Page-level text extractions
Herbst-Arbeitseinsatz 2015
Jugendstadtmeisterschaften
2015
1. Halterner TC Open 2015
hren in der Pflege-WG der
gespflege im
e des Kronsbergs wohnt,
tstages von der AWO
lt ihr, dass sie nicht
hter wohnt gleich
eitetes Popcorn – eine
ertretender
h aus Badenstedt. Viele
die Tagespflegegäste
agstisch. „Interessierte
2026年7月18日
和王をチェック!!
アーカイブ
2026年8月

§ **Work instructions**: Nothing in the data may be left out. Copy all of it exactly.

§ **Reply to the exercise**:
Herbst-Arbeitseinsatz 2015
Jugendstadtmeisterschaften
2015
1. Halterner TC Open 2015
hren in der Pflege-WG der
gespflege im
e des Kronsbergs wohnt,
tstages von der AWO
lt ihr, dass sie nicht
hter wohnt gleich
eitetes Popcorn – eine
ertretender
h aus Badenstedt. Viele
die Tagespflegegäste
agstisch. „Interessierte
2026年7月18日
和王をチェック!!
アーカイブ
2026年8月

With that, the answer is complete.